Re: [ddlm-group] Technical issues with Proposal P. .

Title:
In the early days of CIF2 (whenever that may be) I would not expect to see much use of the triple-quotes in
CIF files. However, this situation could change overnight if for example SHELX were to start writing its CIFs
using the triple-quotes. Certainly, I see no reason to suppose that triple-quotes will be viewed as reserved for
CIF dictionaries, and over time I envisage increased use of the triple quotes as a convenient 'catch-all' means
of delimiting data (for one thing you dont have to worry about including an 'invisible' newline in the delimiter).

I too dont foresee users abandoning current practice of working with raw CIFs.

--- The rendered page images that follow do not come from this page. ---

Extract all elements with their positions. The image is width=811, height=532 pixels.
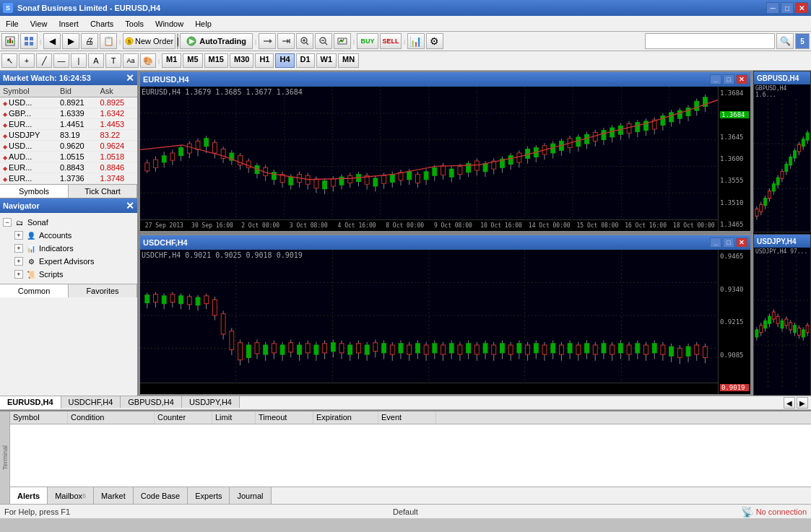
menu-insert[interactable]: Insert	[53, 16, 84, 31]
label-tool[interactable]: Aa	[123, 53, 139, 68]
forward-button[interactable]: ▶	[62, 33, 79, 49]
color-tool[interactable]: 🎨	[140, 53, 156, 68]
menu-tools[interactable]: Tools	[119, 16, 149, 31]
tf-w1[interactable]: W1	[316, 53, 337, 68]
alerts-tab-market[interactable]: Market	[94, 487, 134, 504]
nav-expand-accounts[interactable]: +	[14, 231, 23, 240]
nav-expand-scripts[interactable]: +	[14, 270, 23, 279]
chart-tab-usdjpy[interactable]: USDJPY,H4	[182, 396, 240, 408]
fit-button[interactable]	[334, 33, 351, 49]
market-watch-row[interactable]: ◆AUD...1.05151.0518	[0, 152, 137, 162]
nav-item-sonaf[interactable]: − 🗂 Sonaf	[3, 216, 134, 229]
line-tool[interactable]: ╱	[36, 53, 52, 68]
market-watch-row[interactable]: ◆EUR...1.37361.3748	[0, 173, 137, 184]
vline-tool[interactable]: |	[71, 53, 87, 68]
chart-tab-usdchf[interactable]: USDCHF,H4	[61, 396, 121, 408]
more-btn[interactable]: ⚙	[426, 33, 443, 49]
sell-button[interactable]: SELL	[380, 33, 402, 49]
search-button[interactable]: 🔍	[776, 33, 794, 49]
menu-window[interactable]: Window	[149, 16, 189, 31]
tf-d1[interactable]: D1	[296, 53, 315, 68]
nav-item-accounts[interactable]: + 👤 Accounts	[14, 229, 134, 242]
svg-rect-312	[677, 348, 682, 357]
profiles-button[interactable]	[20, 33, 38, 49]
market-watch-row[interactable]: ◆USD...0.89210.8925	[0, 97, 137, 108]
nav-item-indicators[interactable]: + 📊 Indicators	[14, 242, 134, 255]
tf-h1[interactable]: H1	[255, 53, 274, 68]
tf-m1[interactable]: M1	[162, 53, 181, 68]
nav-expand-sonaf[interactable]: −	[3, 218, 12, 227]
terminal-sidebar[interactable]: Terminal	[0, 411, 10, 504]
market-watch-row[interactable]: ◆USDJPY83.1983.22	[0, 130, 137, 141]
minimize-button[interactable]: ─	[766, 2, 779, 14]
svg-rect-186	[145, 295, 149, 303]
chart-shift-button[interactable]	[259, 33, 276, 49]
alerts-tab-experts[interactable]: Experts	[188, 487, 230, 504]
search-input[interactable]	[645, 33, 775, 49]
autoscroll-button[interactable]	[277, 33, 295, 49]
zoom-in-button[interactable]	[296, 33, 313, 49]
market-watch-row[interactable]: ◆USD...0.96200.9624	[0, 141, 137, 152]
svg-rect-262	[467, 344, 471, 353]
tf-mn[interactable]: MN	[338, 53, 359, 68]
tf-m15[interactable]: M15	[204, 53, 228, 68]
tf-m5[interactable]: M5	[183, 53, 202, 68]
nav-item-scripts[interactable]: + 📜 Scripts	[14, 268, 134, 281]
title-bar-buttons[interactable]: ─ □ ✕	[766, 2, 808, 14]
chart-maximize-btn[interactable]: □	[723, 74, 734, 84]
chart-usdchf-minimize[interactable]: _	[710, 237, 721, 248]
nav-tab-favorites[interactable]: Favorites	[69, 284, 137, 297]
indicators-btn[interactable]: 📊	[407, 33, 425, 49]
buy-button[interactable]: BUY	[357, 33, 378, 49]
maximize-button[interactable]: □	[781, 2, 794, 14]
text-tool[interactable]: T	[105, 53, 121, 68]
chart-close-btn[interactable]: ✕	[736, 74, 747, 84]
chart-tab-gbpusd[interactable]: GBPUSD,H4	[121, 396, 182, 408]
chart-usdchf-content[interactable]: USDCHF,H4 0.9021 0.9025 0.9018 0.9019	[140, 250, 750, 394]
alerts-tab-journal[interactable]: Journal	[230, 487, 271, 504]
nav-expand-indicators[interactable]: +	[14, 244, 23, 253]
tf-h4[interactable]: H4	[275, 53, 294, 68]
tabs-scroll-right[interactable]: ▶	[797, 397, 808, 409]
new-chart-button[interactable]	[1, 33, 19, 49]
close-button[interactable]: ✕	[795, 2, 808, 14]
cursor-tool[interactable]: ↖	[1, 53, 17, 68]
chart-tab-eurusd[interactable]: EURUSD,H4	[0, 396, 61, 409]
market-watch-row[interactable]: ◆GBP...1.63391.6342	[0, 108, 137, 119]
mw-tab-tick-chart[interactable]: Tick Chart	[69, 185, 137, 198]
tf-m30[interactable]: M30	[230, 53, 253, 68]
market-watch-row[interactable]: ◆EUR...0.88430.8846	[0, 162, 137, 173]
crosshair-tool[interactable]: +	[19, 53, 35, 68]
alerts-tab-mailbox[interactable]: Mailbox6	[48, 487, 94, 504]
nav-tab-common[interactable]: Common	[0, 284, 69, 297]
fib-tool[interactable]: A	[88, 53, 104, 68]
hline-tool[interactable]: —	[53, 53, 69, 68]
menu-charts[interactable]: Charts	[84, 16, 119, 31]
symbol-dot: ◆	[3, 133, 7, 139]
alerts-tab-alerts[interactable]: Alerts	[10, 487, 48, 504]
market-watch-close[interactable]: ✕	[126, 73, 134, 83]
nav-expand-experts[interactable]: +	[14, 257, 23, 266]
navigator-close[interactable]: ✕	[126, 201, 134, 211]
chart-usdchf-close[interactable]: ✕	[736, 237, 747, 248]
market-watch-row[interactable]: ◆EUR...1.44511.4453	[0, 119, 137, 130]
autotrading-button[interactable]: ▶ AutoTrading	[180, 33, 253, 49]
nav-item-expert-advisors[interactable]: + ⚙ Expert Advisors	[14, 255, 134, 268]
news-button[interactable]: 5	[795, 33, 810, 49]
mw-tab-symbols[interactable]: Symbols	[0, 185, 69, 198]
new-order-label[interactable]: New Order	[135, 37, 173, 45]
autotrading-label: AutoTrading	[199, 37, 246, 45]
alerts-tab-codebase[interactable]: Code Base	[134, 487, 188, 504]
back-button[interactable]: ◀	[43, 33, 61, 49]
menu-file[interactable]: File	[0, 16, 25, 31]
print-button[interactable]: 🖨	[81, 33, 98, 49]
chart-eurusd-content[interactable]: EURUSD,H4 1.3679 1.3685 1.3677 1.3684	[140, 87, 750, 231]
menu-view[interactable]: View	[25, 16, 53, 31]
chart-minimize-btn[interactable]: _	[710, 74, 721, 84]
tabs-scroll-left[interactable]: ◀	[784, 397, 795, 409]
properties-button[interactable]: 📋	[100, 33, 117, 49]
zoom-out-button[interactable]	[315, 33, 332, 49]
chart-usdchf-maximize[interactable]: □	[723, 237, 734, 248]
svg-text:$: $	[128, 38, 131, 45]
menu-help[interactable]: Help	[189, 16, 217, 31]
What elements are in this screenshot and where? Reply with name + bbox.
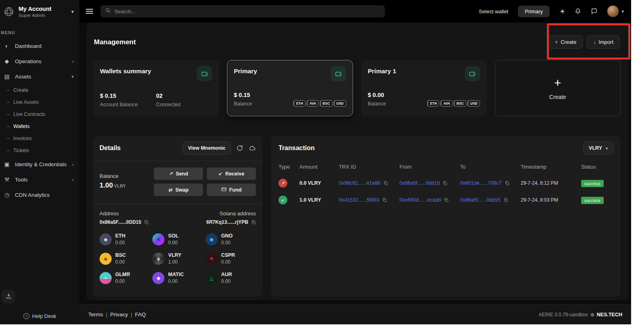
tx-id-link[interactable]: 0x41532......5f893 [339, 197, 379, 203]
copy-icon[interactable] [383, 181, 388, 186]
screenshot-viewport: My Account Super Admin ▾ MENU ◐ Dashboar… [0, 0, 644, 330]
terms-link[interactable]: Terms [88, 311, 103, 318]
column-header: To [460, 164, 521, 170]
notifications-bell-icon[interactable] [575, 8, 581, 14]
footer: Terms | Privacy | FAQ AERIE 3.0.79-sandb… [79, 304, 631, 324]
chevron-down-icon: ▾ [621, 9, 624, 14]
send-arrow-icon: ↗ [169, 171, 173, 177]
sidebar-item-tools[interactable]: ⚒ Tools › [0, 172, 79, 187]
cloud-sync-icon[interactable] [249, 145, 256, 151]
sidebar-subitem-create[interactable]: Create [0, 84, 79, 96]
wallet-card-primary-1[interactable]: Primary 1 $ 0.00 Balance [361, 60, 487, 116]
copy-icon[interactable] [503, 198, 508, 202]
copy-icon[interactable] [444, 198, 449, 202]
theme-toggle-icon[interactable]: ☀ [559, 8, 565, 15]
fund-card-icon [221, 187, 226, 193]
sidebar-subitem-live-contracts[interactable]: Live Contracts [0, 108, 79, 120]
brand-text: NES.TECH [597, 312, 622, 318]
sidebar-item-identity-credentials[interactable]: ▣ Identity & Credentials › [0, 157, 79, 172]
token-symbol: AUR [221, 272, 232, 277]
menu-toggle-button[interactable] [86, 9, 93, 14]
subitem-label: Create [13, 87, 29, 93]
receive-button[interactable]: ↙ Receive [207, 167, 256, 180]
wallet-card-primary[interactable]: Primary $ 0.15 Balance [227, 60, 353, 116]
account-name: My Account [19, 6, 52, 12]
help-desk-link[interactable]: ? Help Desk [0, 313, 79, 319]
swap-icon: ⇄ [168, 187, 172, 193]
wallet-selector-button[interactable]: Primary [518, 6, 550, 17]
avatar[interactable] [607, 5, 619, 17]
help-icon: ? [23, 313, 29, 319]
tx-from-link[interactable]: 0x86a5f......0dd15 [399, 180, 440, 186]
search-input[interactable] [114, 8, 380, 14]
copy-icon[interactable] [382, 198, 387, 202]
details-title: Details [100, 144, 120, 152]
table-row: ↙ 1.0 VLRY 0x41532......5f893 [278, 192, 613, 208]
balance-currency: VLRY [114, 184, 126, 188]
sidebar-item-operations[interactable]: ◆ Operations › [0, 54, 79, 69]
import-wallet-button[interactable]: ↓ Import [587, 35, 620, 49]
connected-count-value: 02 [156, 93, 212, 99]
token-row-cspr: ✳ CSPR0.00 [206, 252, 256, 265]
create-wallet-button[interactable]: + Create [548, 35, 583, 49]
status-badge: success [581, 197, 604, 204]
refresh-icon[interactable] [237, 145, 243, 151]
sidebar-subitem-invoices[interactable]: Invoices [0, 132, 79, 144]
sidebar-item-assets[interactable]: ▤ Assets ▾ [0, 69, 79, 84]
account-switcher[interactable]: My Account Super Admin ▾ [0, 0, 79, 22]
received-transaction-icon: ↙ [278, 196, 287, 204]
eth-icon: ◆ [100, 233, 112, 245]
user-menu[interactable]: ▾ [607, 5, 624, 17]
page-title: Management [94, 38, 136, 46]
sidebar-subitem-live-assets[interactable]: Live Assets [0, 96, 79, 108]
tx-from-cell: 0x86a5f......0dd15 [399, 180, 460, 186]
create-wallet-card[interactable]: + Create [495, 60, 621, 116]
tx-to-link[interactable]: 0x601de......709c7 [460, 180, 502, 186]
token-row-vlry: ◈ VLRY1.00 [152, 252, 203, 265]
privacy-link[interactable]: Privacy [110, 311, 128, 318]
view-mnemonic-button[interactable]: View Mnemonic [183, 142, 231, 155]
footer-branding: AERIE 3.0.79-sandbox ⊛ NES.TECH [539, 312, 622, 318]
fund-label: Fund [229, 187, 242, 193]
download-button[interactable] [2, 290, 15, 303]
swap-button[interactable]: ⇄ Swap [154, 184, 203, 196]
tx-from-link[interactable]: 0xe690d......ecadd [399, 197, 441, 203]
copy-icon[interactable] [442, 181, 447, 186]
token-row-matic: ◆ MATIC0.00 [152, 272, 203, 284]
import-arrow-icon: ↓ [593, 39, 596, 45]
subitem-label: Invoices [13, 136, 32, 141]
send-button[interactable]: ↗ Send [154, 167, 203, 180]
sidebar-item-dashboard[interactable]: ◐ Dashboard [0, 38, 79, 54]
messages-icon[interactable] [591, 8, 597, 14]
token-symbol: GLMR [115, 272, 130, 277]
token-symbol: ETH [115, 233, 125, 239]
copy-icon[interactable] [505, 181, 509, 186]
details-card: Details View Mnemonic [93, 136, 262, 297]
bsc-icon: ◆ [100, 253, 112, 265]
topbar: Select wallet Primary ☀ [79, 0, 631, 23]
sidebar-subitem-wallets[interactable]: Wallets [0, 120, 79, 132]
sidebar-item-cdn-analytics[interactable]: ◷ CDN Analytics [0, 187, 79, 202]
faq-link[interactable]: FAQ [135, 311, 146, 318]
copy-icon[interactable] [144, 220, 149, 225]
eth-address-block: Address 0x86a5F......0DD15 [100, 210, 149, 225]
copy-icon[interactable] [251, 220, 256, 225]
footer-links: Terms | Privacy | FAQ [88, 311, 146, 318]
currency-filter-dropdown[interactable]: VLRY ▾ [583, 142, 613, 155]
currency-badge: USD [334, 100, 346, 107]
table-row: ↗ 0.0 VLRY 0x96c92......41e66 [278, 175, 613, 192]
fund-button[interactable]: Fund [207, 184, 256, 196]
version-text: AERIE 3.0.79-sandbox [539, 312, 588, 318]
account-info: My Account Super Admin [19, 6, 52, 18]
column-header: Type [278, 164, 299, 170]
token-symbol: GNO [221, 233, 233, 239]
sent-transaction-icon: ↗ [278, 179, 287, 188]
search-bar[interactable] [100, 5, 385, 17]
tx-to-link[interactable]: 0x86a5f......0dd15 [460, 197, 501, 203]
tx-id-link[interactable]: 0x96c92......41e66 [339, 180, 380, 186]
management-header: Management + Create ↓ Import [93, 33, 623, 60]
column-header: Timestamp [521, 164, 581, 170]
currency-filter-label: VLRY [589, 145, 602, 151]
sidebar-subitem-tickets[interactable]: Tickets [0, 144, 79, 157]
column-header: Amount [299, 164, 339, 170]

So I am in total agreement with David - "I can see serious problems arising with proposal P..."

Cheers

Simon


From: David Brown <idbrown@mcmaster.ca>
To: Group finalising DDLm and associated dictionaries <ddlm-group@iucr.org>
Sent: Thursday, 24 February, 2011 15:24:33
Subject: Re: [ddlm-group] Technical issues with Proposal P. .

I have been following this discussion with interest and have learned much about things I never knew existed, such as cooked and raw strings.  Since the relative merits of these are beyond my experience I have stayed out of the discussion.

However, it seeme that the ddlm-group consists primarily (or only?) of software developers and a comment from a software non-developer might be in order.  What gets lost in this discussion is the distinction between CIFs and CIF dictionaries.  If triple strings are desinged primarily for use in dictionaries, then the consitutency of users is limited to those writing software and those writing dictionaries, the first being a small group and the second consisting of no more than one can count on the fingers of one hand.  In this case the complexities of proposal P would be manageable.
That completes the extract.